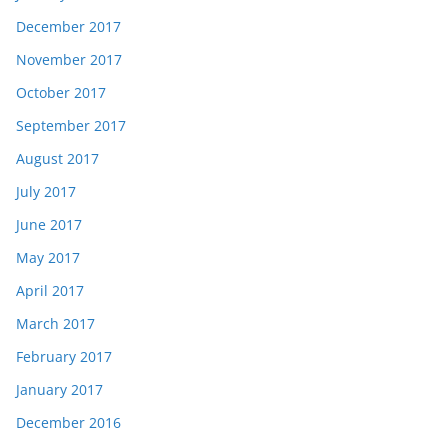
December 2017
November 2017
October 2017
September 2017
August 2017
July 2017
June 2017
May 2017
April 2017
March 2017
February 2017
January 2017
December 2016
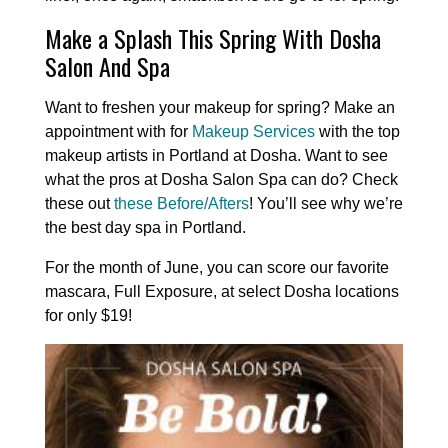
Make a Splash This Spring With Dosha
Salon And Spa
Want to freshen your makeup for spring? Make an
appointment with for
Makeup Services
with the top
makeup artists in Portland at Dosha. Want to see
what the pros at Dosha Salon Spa can do? Check
these out
these Before/Afters
! You’ll see why we’re
the best day spa in Portland.
For the month of June, you can score our favorite
mascara, Full Exposure, at select Dosha locations
for only $19!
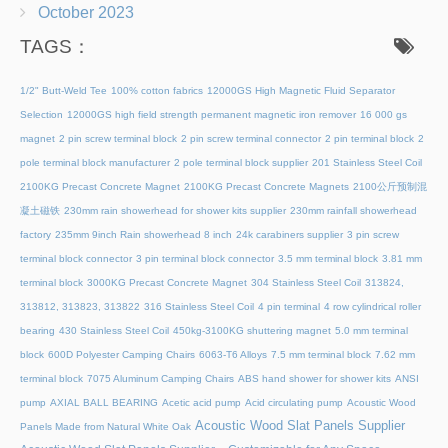
October 2023
TAGS：
1/2" Butt-Weld Tee
100% cotton fabrics
12000GS High Magnetic Fluid Separator
Selection
12000GS high field strength permanent magnetic iron remover
16 000 gs
magnet
2 pin screw terminal block
2 pin screw terminal connector
2 pin terminal block
2
pole terminal block manufacturer
2 pole terminal block supplier
201 Stainless Steel Coil
2100KG Precast Concrete Magnet
2100KG Precast Concrete Magnets
2100公斤预制混
凝土磁铁
230mm rain showerhead for shower kits supplier
230mm rainfall showerhead
factory
235mm 9inch Rain showerhead 8 inch
24k carabiners supplier
3 pin screw
terminal block connector
3 pin terminal block connector
3.5 mm terminal block
3.81 mm
terminal block
3000KG Precast Concrete Magnet
304 Stainless Steel Coil
313824,
313812, 313823, 313822
316 Stainless Steel Coil
4 pin terminal
4 row cylindrical roller
bearing
430 Stainless Steel Coil
450kg-3100KG shuttering magnet
5.0 mm terminal
block
600D Polyester Camping Chairs
6063-T6 Alloys
7.5 mm terminal block
7.62 mm
terminal block
7075 Aluminum Camping Chairs
ABS hand shower for shower kits
ANSI
pump
AXIAL BALL BEARING
Acetic acid pump
Acid circulating pump
Acoustic Wood
Acoustic Wood Slat Panels Supplier
Panels Made from Natural White Oak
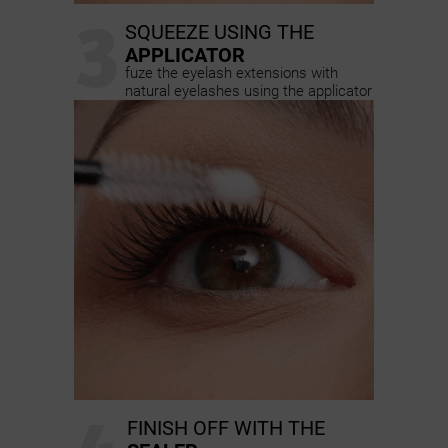
3
SQUEEZE USING THE
APPLICATOR
fuze the eyelash extensions with
natural eyelashes using the applicator
FINISH OFF WITH THE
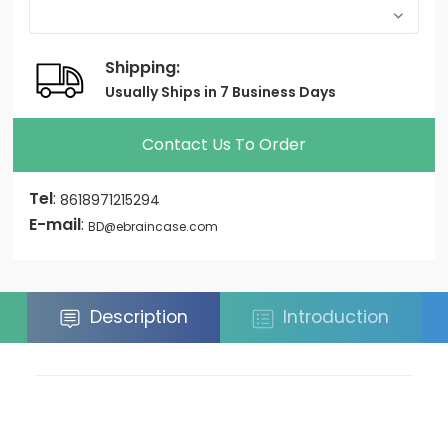
Shipping:
Usually Ships in 7 Business Days
Contact Us To Order
Tel
:
8618971215294
E-mail
:
BD@ebraincase.com
Description
Introduction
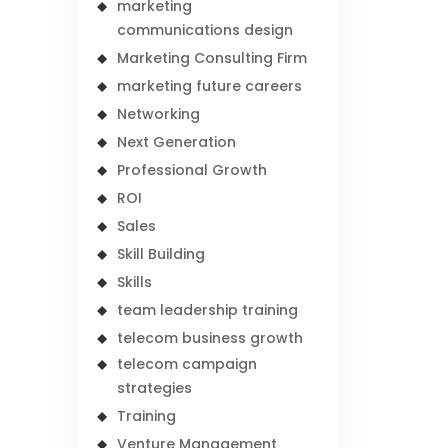
marketing
communications design
Marketing Consulting Firm
marketing future careers
Networking
Next Generation
Professional Growth
ROI
Sales
Skill Building
Skills
team leadership training
telecom business growth
telecom campaign
strategies
Training
Venture Management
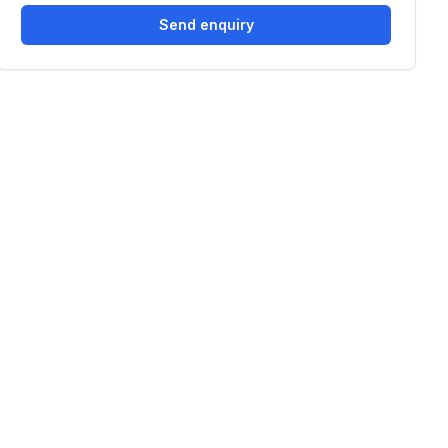
Send enquiry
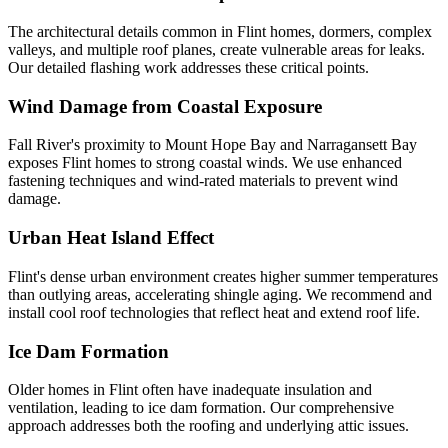
The architectural details common in Flint homes, dormers, complex
valleys, and multiple roof planes, create vulnerable areas for leaks.
Our detailed flashing work addresses these critical points.
Wind Damage from Coastal Exposure
Fall River's proximity to Mount Hope Bay and Narragansett Bay
exposes Flint homes to strong coastal winds. We use enhanced
fastening techniques and wind-rated materials to prevent wind
damage.
Urban Heat Island Effect
Flint's dense urban environment creates higher summer temperatures
than outlying areas, accelerating shingle aging. We recommend and
install cool roof technologies that reflect heat and extend roof life.
Ice Dam Formation
Older homes in Flint often have inadequate insulation and
ventilation, leading to ice dam formation. Our comprehensive
approach addresses both the roofing and underlying attic issues.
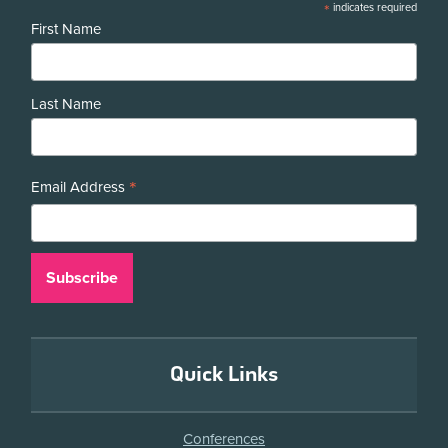
*
indicates required
First Name
Last Name
*
Email Address
Quick Links
Conferences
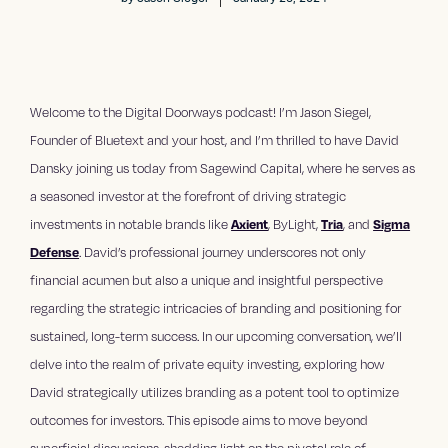
Welcome to the Digital Doorways podcast! I’m Jason Siegel,
Founder of Bluetext and your host, and I’m thrilled to have David
Dansky joining us today from Sagewind Capital, where he serves as
a seasoned investor at the forefront of driving strategic
investments in notable brands like
Axient
, ByLight,
Tria
, and
Sigma
Defense
. David’s professional journey underscores not only
financial acumen but also a unique and insightful perspective
regarding the strategic intricacies of branding and positioning for
sustained, long-term success. In our upcoming conversation, we’ll
delve into the realm of private equity investing, exploring how
David strategically utilizes branding as a potent tool to optimize
outcomes for investors. This episode aims to move beyond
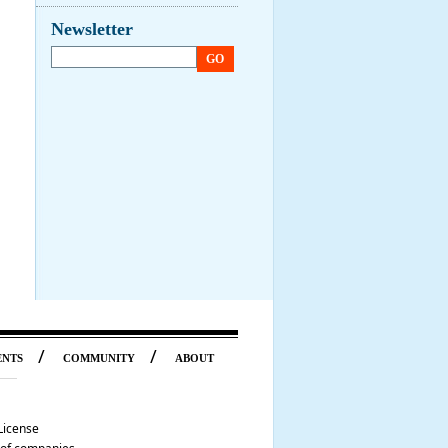
Newsletter
GO
/
/
ENTS
COMMUNITY
ABOUT
License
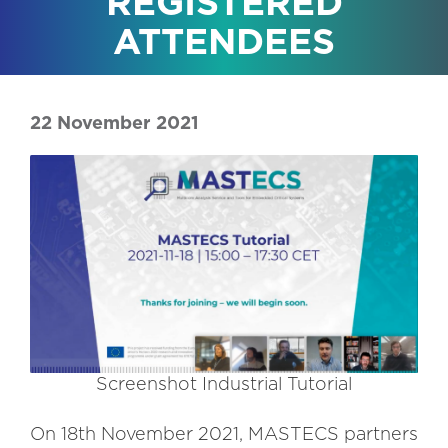
REGISTERED
ATTENDEES
22 November 2021
Screenshot Industrial Tutorial
On 18th November 2021, MASTECS partners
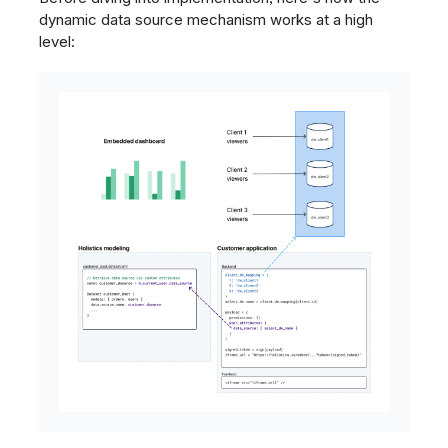
dynamic data source mechanism works at a high
level:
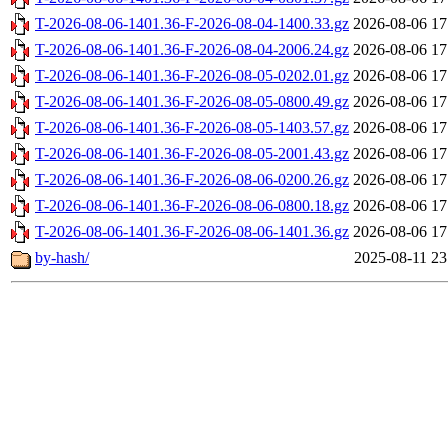
T-2026-08-06-1401.36-F-2026-08-04-1400.33.gz
2026-08-06 17
T-2026-08-06-1401.36-F-2026-08-04-2006.24.gz
2026-08-06 17
T-2026-08-06-1401.36-F-2026-08-05-0202.01.gz
2026-08-06 17
T-2026-08-06-1401.36-F-2026-08-05-0800.49.gz
2026-08-06 17
T-2026-08-06-1401.36-F-2026-08-05-1403.57.gz
2026-08-06 17
T-2026-08-06-1401.36-F-2026-08-05-2001.43.gz
2026-08-06 17
T-2026-08-06-1401.36-F-2026-08-06-0200.26.gz
2026-08-06 17
T-2026-08-06-1401.36-F-2026-08-06-0800.18.gz
2026-08-06 17
T-2026-08-06-1401.36-F-2026-08-06-1401.36.gz
2026-08-06 17
by-hash/
2025-08-11 23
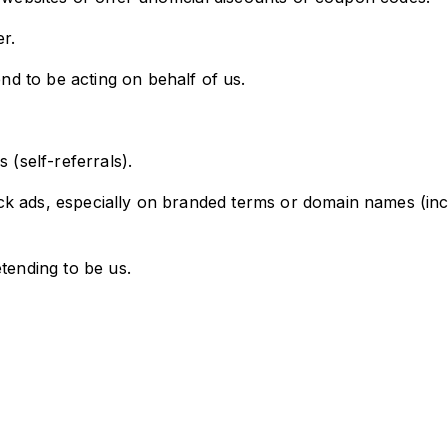
r.
d to be acting on behalf of us.
 (self-referrals).
k ads, especially on branded terms or domain names (inclu
tending to be us.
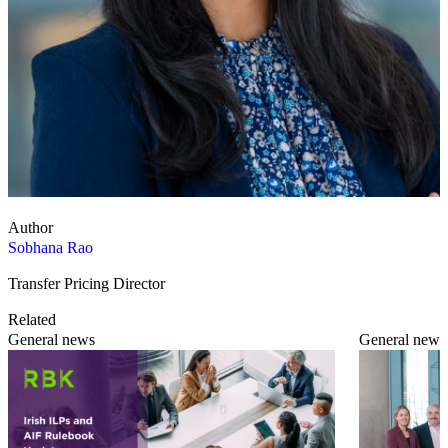
Author
Sobhana Rao
Transfer Pricing Director
Related
General news
General news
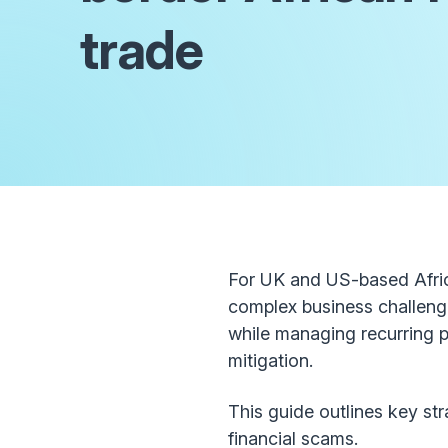
trade
For UK and US-based Africa
complex business challenge
while managing recurring 
mitigation.
This guide outlines key st
financial scams.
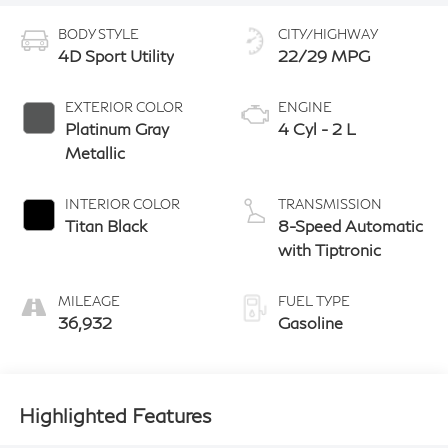
BODY STYLE
CITY/HIGHWAY
4D Sport Utility
22/29 MPG
EXTERIOR COLOR
ENGINE
Platinum Gray
4 Cyl - 2 L
Metallic
INTERIOR COLOR
TRANSMISSION
Titan Black
8-Speed Automatic
with Tiptronic
MILEAGE
FUEL TYPE
36,932
Gasoline
Highlighted Features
============================================================
_WORK ITEM_
For each line above that includes "only", make a copy.

_SOLVED EXERCISE_
for only $19!
. David’s professional journey underscores not only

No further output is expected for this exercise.